===== Recorded data
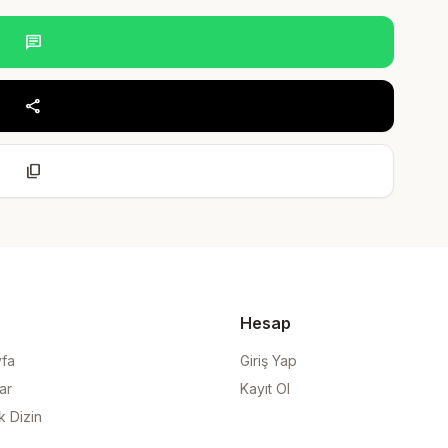
chat
share
content_copy
Hesap
yfa
Giriş Yap
ar
Kayıt Ol
k Dizin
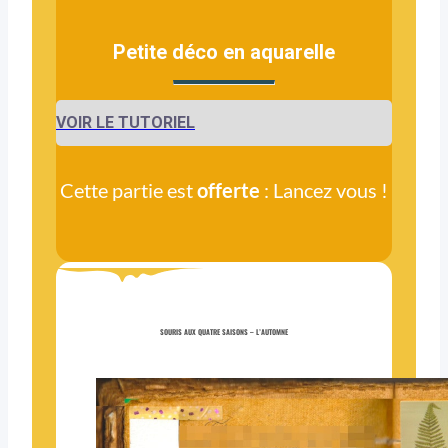
Petite déco en aquarelle
VOIR LE TUTORIEL
Cette partie est
offerte
: Lancez vous !
SOURIS AUX QUATRE SAISONS – L’AUTOMNE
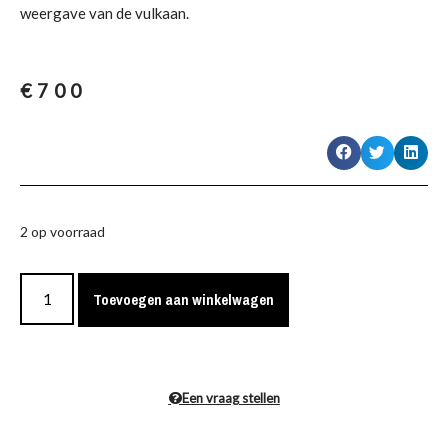
weergave van de vulkaan.
€
700
2 op voorraad
Toevoegen aan winkelwagen
Een vraag stellen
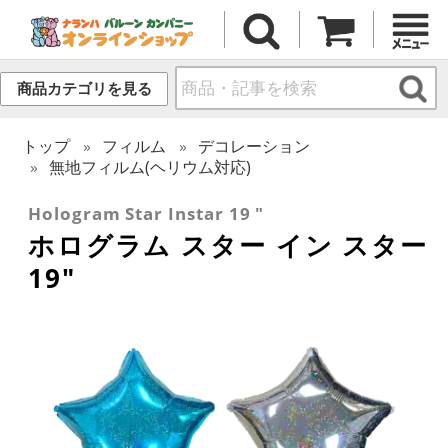
商品カテゴリを見る
トップ
フィルム
デコレーション
無地フィルム(ヘリウム対応)
Hologram Star Instar 19 "
ホログラム スター イン スター
19"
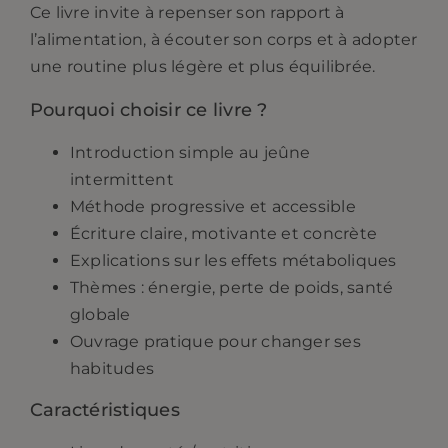
Ce livre invite à repenser son rapport à
l’alimentation, à écouter son corps et à adopter
une routine plus légère et plus équilibrée.
Pourquoi choisir ce livre ?
Introduction simple au jeûne
intermittent
Méthode progressive et accessible
Écriture claire, motivante et concrète
Explications sur les effets métaboliques
Thèmes : énergie, perte de poids, santé
globale
Ouvrage pratique pour changer ses
habitudes
Caractéristiques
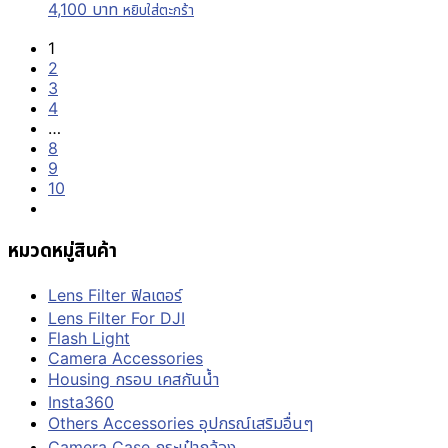
4,100
บาท
หยิบใส่ตะกร้า
1
2
3
4
…
8
9
10
หมวดหมู่สินค้า
Lens Filter ฟิลเตอร์
Lens Filter For DJI
Flash Light
Camera Accessories
Housing กรอบ เคสกันน้ำ
Insta360
Others Accessories อุปกรณ์เสริมอื่นๆ
Camera Case กระเป๋ากล้อง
==========
Only the pictures are to be left out; all other material is to be output exactly.

**Exercise answer:**
chat
share
content_copy
Hesap
yfa
Giriş Yap
ar
Kayıt Ol
k Dizin
Petite déco en aquarelle
VOIR LE TUTORIEL
Cette partie est
offerte
: Lancez vous !
SOURIS AUX QUATRE SAISONS – L’AUTOMNE
weergave van de vulkaan.
€
700
2 op voorraad
Toevoegen aan winkelwagen
Een vraag stellen
商品カテゴリを見る
トップ
フィルム
デコレーション
無地フィルム(ヘリウム対応)
Hologram Star Instar 19 "
ホログラム スター イン スター
19"
Ce livre invite à repenser son rapport à
l’alimentation, à écouter son corps et à adopter
une routine plus légère et plus équilibrée.
Pourquoi choisir ce livre ?
Introduction simple au jeûne
intermittent
Méthode progressive et accessible
Écriture claire, motivante et concrète
Explications sur les effets métaboliques
Thèmes : énergie, perte de poids, santé
globale
Ouvrage pratique pour changer ses
habitudes
Caractéristiques
4,100
บาท
หยิบใส่ตะกร้า
1
2
3
4
…
8
9
10
หมวดหมู่สินค้า
Lens Filter ฟิลเตอร์
Lens Filter For DJI
Flash Light
Camera Accessories
Housing กรอบ เคสกันน้ำ
Insta360
Others Accessories อุปกรณ์เสริมอื่นๆ
Camera Case กระเป๋ากล้อง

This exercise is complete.